4年前に新たに行った温泉の掘削。1500メートルまで掘り進むと、豊富な温泉が湧き出た。しかし、量が多く使いきれないため、半分は泣く泣く捨てていた。

ニューハートピア温泉 ホテル長島 石川剛社長:
捨てているお湯をなんとか使えないかなと考えたのが最初。排水で捨てている所に魚が集まって。「何だこれ」っていうのが最初ですね

そこで石川さんは、温泉を使った魚の養殖を思いついた。

最初のヒラメは全滅するも…試行錯誤の末にトラフグ養殖に成功

思いついた魚の養殖、最初は「ヒラメ」から始めた。ところが…。

ニューハートピア温泉 ホテル長島 石川剛社長:
20センチくらいに成長したのですが、夏の暑い時期に皆死んじゃいました。全部が初めてでわからなくて、病気なんだろうかとか…。結論は酸欠

反対の声も多くあったが、あきらめることなく次は「アマゴ」の養殖に挑戦。稚魚を50匹購入し手探りで始めると、2カ月で40センチほどに成長した。手応えを感じたところで、いよいよ高級魚「トラフグ」の養殖に挑戦。

ニューハートピア温泉 ホテル長島 石川剛社長:
私が元々、自動車のエンジニアをやっていて、カーボンやプラスチックの製品を作るのが得意だったので…

石川さんは、かつて自動車エンジニアだった経験を活かし、水槽やろ過装置など魚の養殖に必要なものを1人で作り上げた。

この養殖施設を使うと、立派なトラフグが育った。しかしなぜ、この温泉だとすくすく育つのか疑問に思い、専門家に分析してもらうと…。

ニューハートピア温泉 ホテル長島 石川剛社長:
この温泉は、魚の体に含まれるミネラルや塩分濃度がほぼ同じ。心地がいい状態らしいです

一般的な海での養殖よりも、早く成長することがわかったという。そこで、養殖なら年間を通じて安定供給ができると考え、「温泉トラフグ」で落ち込んだ客足を取り戻すべく、この冬からトラフグ料理を始めた。

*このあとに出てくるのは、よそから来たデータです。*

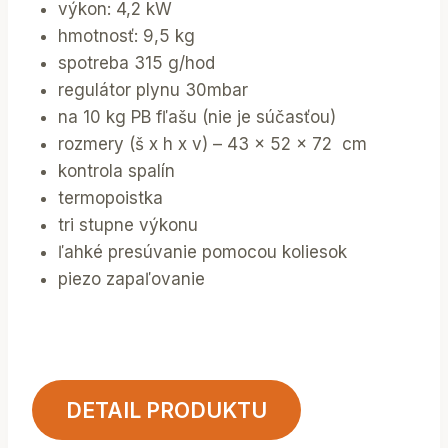
výkon: 4,2 kW
hmotnosť: 9,5 kg
spotreba 315 g/hod
regulátor plynu 30mbar
na 10 kg PB fľašu (nie je súčasťou)
rozmery (š x h x v) – 43 x 52 x 72 cm
kontrola spalín
termopoistka
tri stupne výkonu
ľahké presúvanie pomocou koliesok
piezo zapaľovanie
DETAIL PRODUKTU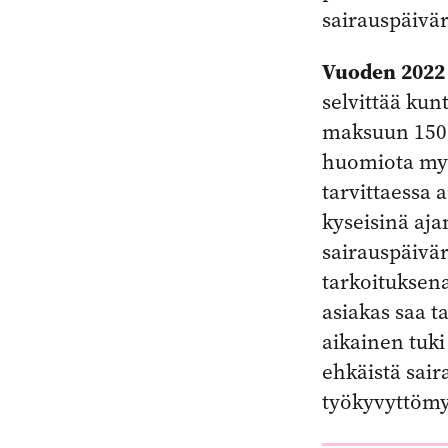
sairauspäivär
Vuoden 2022
selvittää kun
maksuun 150 j
huomiota myös
tarvittaessa 
kyseisinä aj
sairauspäivä
tarkoituksena
asiakas saa t
aikainen tuk
ehkäistä saira
työkyvyttömy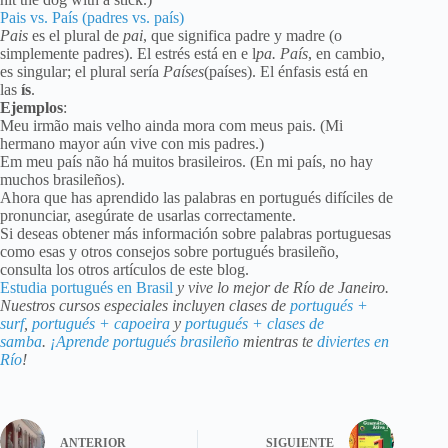
Pais vs. País (padres vs. país)
Pais
es el plural de
pai
, que significa padre y madre (o
simplemente padres). El estrés está en e l
pa
.
País
, en cambio,
es singular; el plural sería
Países
(países). El énfasis está en
las
ís
.
Ejemplos
:
Meu irmão mais velho ainda mora com meus pais. (Mi
hermano mayor aún vive con mis padres.)
Em meu país não há muitos brasileiros. (En mi país, no hay
muchos brasileños).
Ahora que has aprendido las palabras en portugués difíciles de
pronunciar, asegúrate de usarlas correctamente.
Si deseas obtener más información sobre palabras portuguesas
como esas y otros consejos sobre portugués brasileño,
consulta los otros artículos de este blog.
Estudia portugués en Brasil
y vive lo mejor de Río de Janeiro.
Nuestros cursos especiales incluyen clases de
portugués +
surf
,
portugués + capoeira
y
portugués + clases de
samba
.
¡Aprende portugués brasileño
mientras te
diviertes en
Río
!
ANTERIOR
SIGUIENTE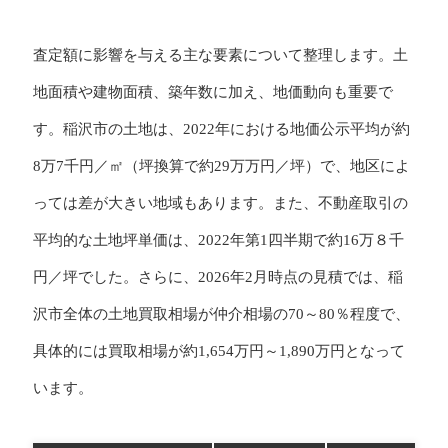
査定額に影響を与える主な要素について整理します。土
地面積や建物面積、築年数に加え、地価動向も重要で
す。稲沢市の土地は、2022年における地価公示平均が約
8万7千円／㎡（坪換算で約29万万円／坪）で、地区によ
っては差が大きい地域もあります。また、不動産取引の
平均的な土地坪単価は、2022年第1四半期で約16万８千
円／坪でした。さらに、2026年2月時点の見積では、稲
沢市全体の土地買取相場が仲介相場の70～80％程度で、
具体的には買取相場が約1,654万円～1,890万円となって
います。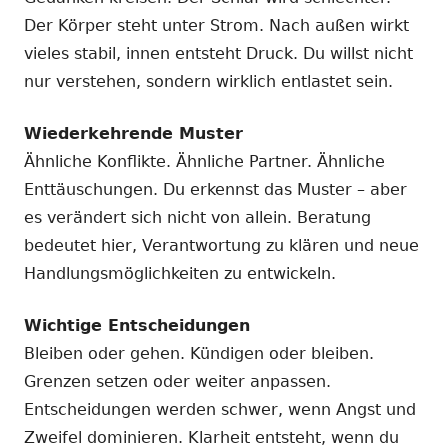
Der Körper steht unter Strom. Nach außen wirkt
vieles stabil, innen entsteht Druck. Du willst nicht
nur verstehen, sondern wirklich entlastet sein.
Wiederkehrende Muster
Ähnliche Konflikte. Ähnliche Partner. Ähnliche
Enttäuschungen. Du erkennst das Muster – aber
es verändert sich nicht von allein. Beratung
bedeutet hier, Verantwortung zu klären und neue
Handlungsmöglichkeiten zu entwickeln.
Wichtige Entscheidungen
Bleiben oder gehen. Kündigen oder bleiben.
Grenzen setzen oder weiter anpassen.
Entscheidungen werden schwer, wenn Angst und
Zweifel dominieren. Klarheit entsteht, wenn du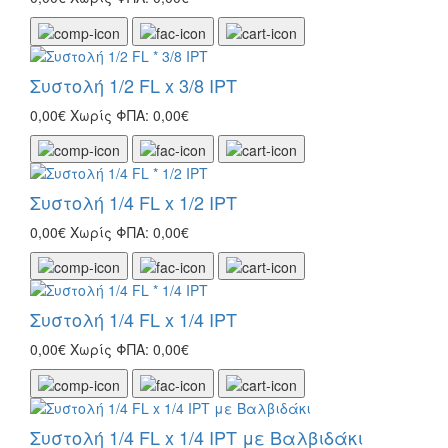
Συστολή 1/2 FL x 3/8 IPT
0,00€
Χωρίς ΦΠΑ: 0,00€
Συστολή 1/4 FL x 1/2 IPT
0,00€
Χωρίς ΦΠΑ: 0,00€
Συστολή 1/4 FL x 1/4 IPT
0,00€
Χωρίς ΦΠΑ: 0,00€
Συστολή 1/4 FL x 1/4 IPT με Βαλβιδάκι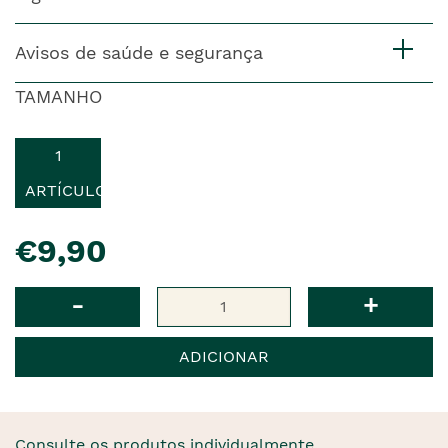
Avisos de saúde e segurança
TAMANHO
1
ARTÍCULO
pre�o
€9,90
Qtd
-
+
ADICIONAR
Consulte os produtos individualmente.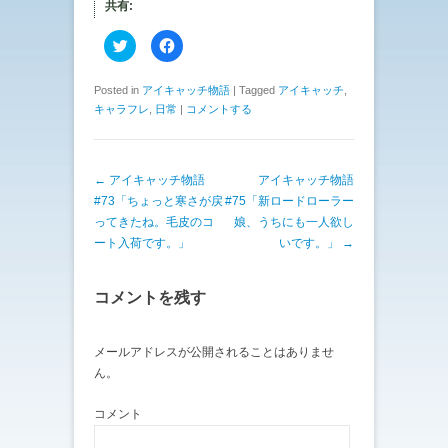
共有:
ク
F
リ
a
ッ
c
ク
e
し
b
Posted in
アイキャッチ物語
|
Tagged
アイキャッチ
,
て
o
キャラフレ
,
日常
|
コメントする
T
o
w
k
i
で
t
共
t
有
e
す
投稿ナビゲーション
←
アイキャッチ物語
アイキャッチ物語
r
る
で
に
#73「ちょっと寒さが戻
#75「新ロードローラー
共
は
有
ク
ってきたね。毛皮のコ
娘、うちにも一人欲し
(
リ
ート入荷です。」
いです。」
→
新
ッ
し
ク
い
し
ウ
て
ィ
く
コメントを残す
ン
だ
ド
さ
ウ
い
で
(
メールアドレスが公開されることはありませ
開
新
き
し
ん。
ま
い
す
ウ
)
ィ
ン
コメント
ド
ウ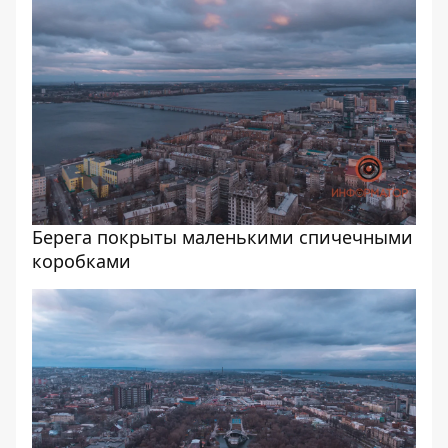
Берега покрыты маленькими спичечными
коробками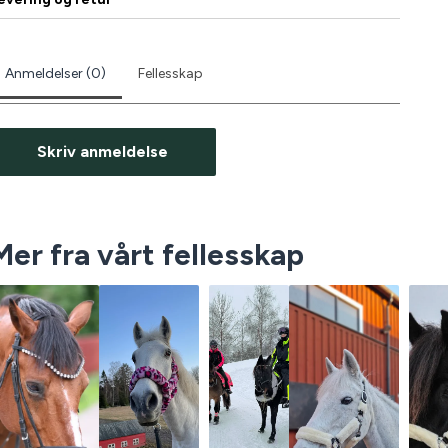
Anmeldelser (0)
Fellesskap
Skriv anmeldelse
Mer fra vårt fellesskap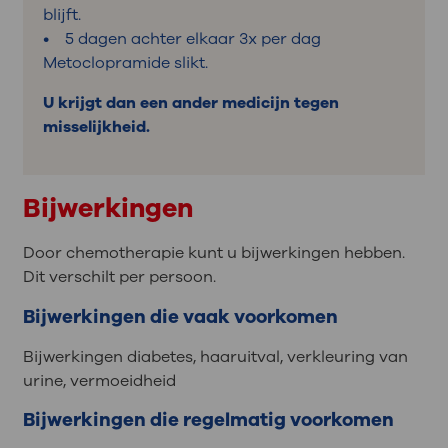
blijft.
• 5 dagen achter elkaar 3x per dag
Metoclopramide slikt.
U krijgt dan een ander medicijn tegen
misselijkheid.
Bijwerkingen
Door chemotherapie kunt u bijwerkingen hebben.
Dit verschilt per persoon.
Bijwerkingen die vaak voorkomen
Bijwerkingen diabetes, haaruitval, verkleuring van
urine, vermoeidheid
Bijwerkingen die regelmatig voorkomen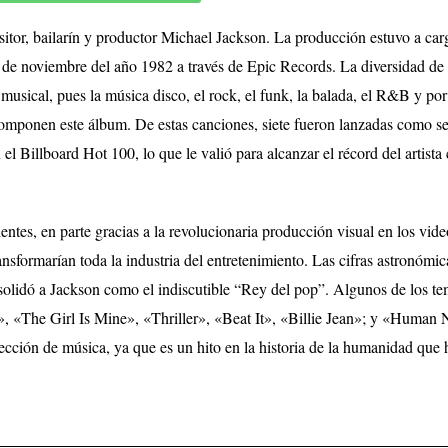
ositor, bailarín y productor Michael Jackson. La producción estuvo a car
de noviembre del año 1982 a través de Epic Records. La diversidad de 
musical, pues la música disco, el rock, el funk, la balada, el R&B y por
mponen este álbum. De estas canciones, siete fueron lanzadas como se
el Billboard Hot 100, lo que le valió para alcanzar el récord del artist
tes, en parte gracias a la revolucionaria producción visual en los vide
nsformarían toda la industria del entretenimiento. Las cifras astronómic
nsolidó a Jackson como el indiscutible “Rey del pop”. Algunos de los t
, «The Girl Is Mine», «Thriller», «Beat It», «Billie Jean»; y «Human 
cción de música, ya que es un hito en la historia de la humanidad que 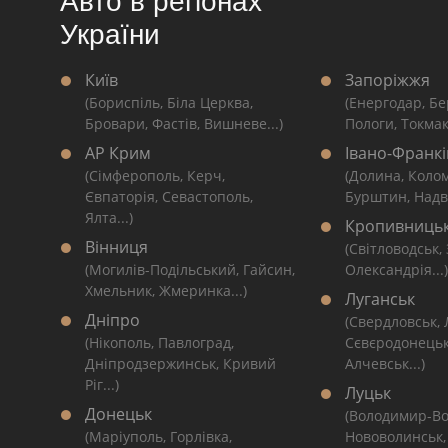
Авто в регіонах
України
Київ
Запоріжжя
(Бориспіль, Біла Церква,
(Енергодар, Бе
Бровари, Фастів, Вишневе...)
Пологи, Токмак
АР Крим
Івано-Франкі
(Сімферополь, Керч,
(Долина, Коло
Євпаторія, Севастополь,
Бурштин, Надві
Ялта...)
Кропивниць
Вінниця
(Світловодськ,
(Могилів-Подільський, Гайсин,
Олександрія...)
Хмельник, Жмеринка...)
Луганськ
Дніпро
(Свердловськ,
(Нікополь, Павлоград,
Сєвєродонецьк
Дніпродзержинськ, Кривий
Алчевськ...)
Ріг...)
Луцьк
Донецьк
(Володимир-Во
(Маріуполь, Горлівка,
Нововолинськ,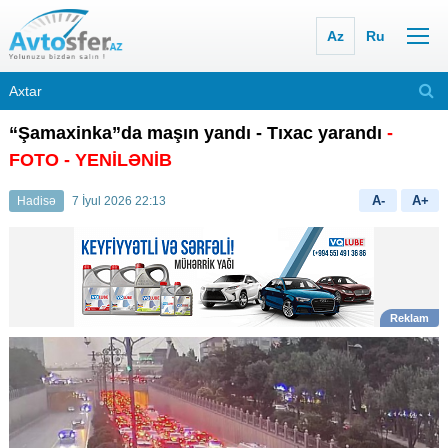
Az
Ru
“Şamaxinka”da maşın yandı - Tıxac yarandı
-
FOTO
- YENİLƏNİB
A-
A+
Hadisə
7 İyul 2026 22:13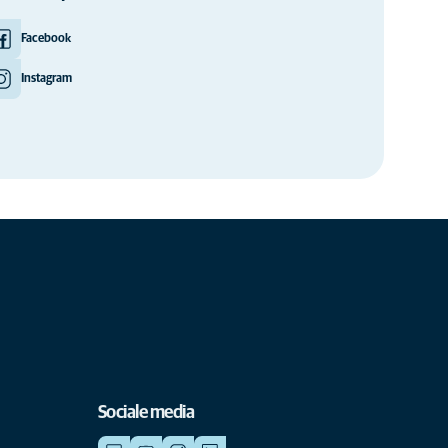
Facebook
Instagram
Sociale media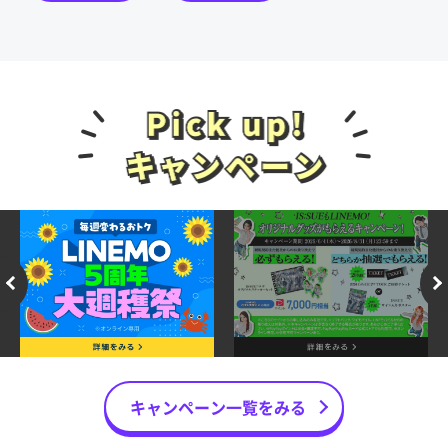
キャンペーン一覧をみる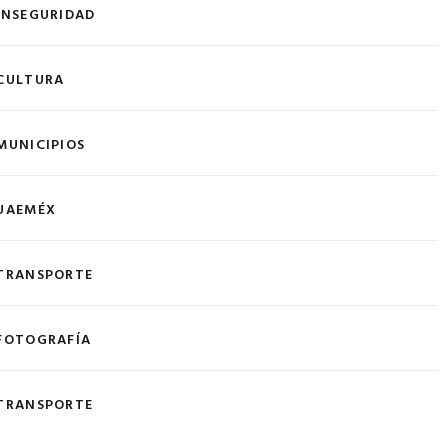
INSEGURIDAD
CULTURA
MUNICIPIOS
UAEMÉX
TRANSPORTE
FOTOGRAFÍA
TRANSPORTE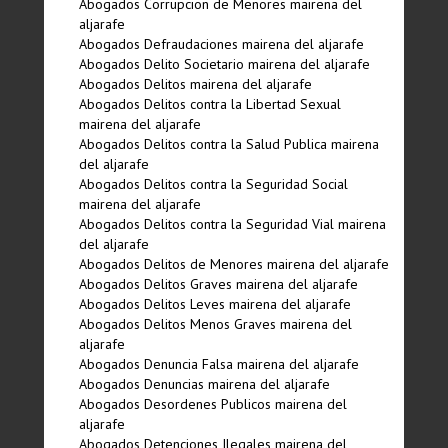
Abogados Corrupcion de Menores mairena del
aljarafe
Abogados Defraudaciones mairena del aljarafe
Abogados Delito Societario mairena del aljarafe
Abogados Delitos mairena del aljarafe
Abogados Delitos contra la Libertad Sexual
mairena del aljarafe
Abogados Delitos contra la Salud Publica mairena
del aljarafe
Abogados Delitos contra la Seguridad Social
mairena del aljarafe
Abogados Delitos contra la Seguridad Vial mairena
del aljarafe
Abogados Delitos de Menores mairena del aljarafe
Abogados Delitos Graves mairena del aljarafe
Abogados Delitos Leves mairena del aljarafe
Abogados Delitos Menos Graves mairena del
aljarafe
Abogados Denuncia Falsa mairena del aljarafe
Abogados Denuncias mairena del aljarafe
Abogados Desordenes Publicos mairena del
aljarafe
Abogados Detenciones Ilegales mairena del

うま味が凝縮した柔らかい身 おすすめは「トラフグの唐揚げ」

レストランでは、出荷サイズに成長したトラフグを使い試作を繰り返した。

ニューハートピア温泉 ホテル長島 石川剛社長:
個人的に唐揚げが最高。鳥の唐揚げの超高級な感じ、本当においしい

石川さんのオススメは唐揚げ。一口サイズに切った身を高温の油でカリッと揚げると、身がホクホクしたうま味が凝縮した味になる。

女性客B:
やわらかい、おいしいです

女性客C:
お酒にはちょうどいい

男性客D:
名産になるんじゃないかな。応援します

定番のフグの刺身「てっさ」や「ふぐの皮」、身がたっぷり入った「とらふぐ鍋」などをセットにした「温泉とらふぐ御膳」を、レストランで提供することを決めた(7500円 ※2名以上・2日前までに要予約)。

ニューハートピア温泉 ホテル長島 石川剛社長:
「長島温泉トラフグ」で、落ち込んだ環境を取り戻していく切り札になれば

「ここでしか食べられないオンリーワンの地域のブランドを目指していきたい」。トラフグを使った石川さんの夢は膨らむ。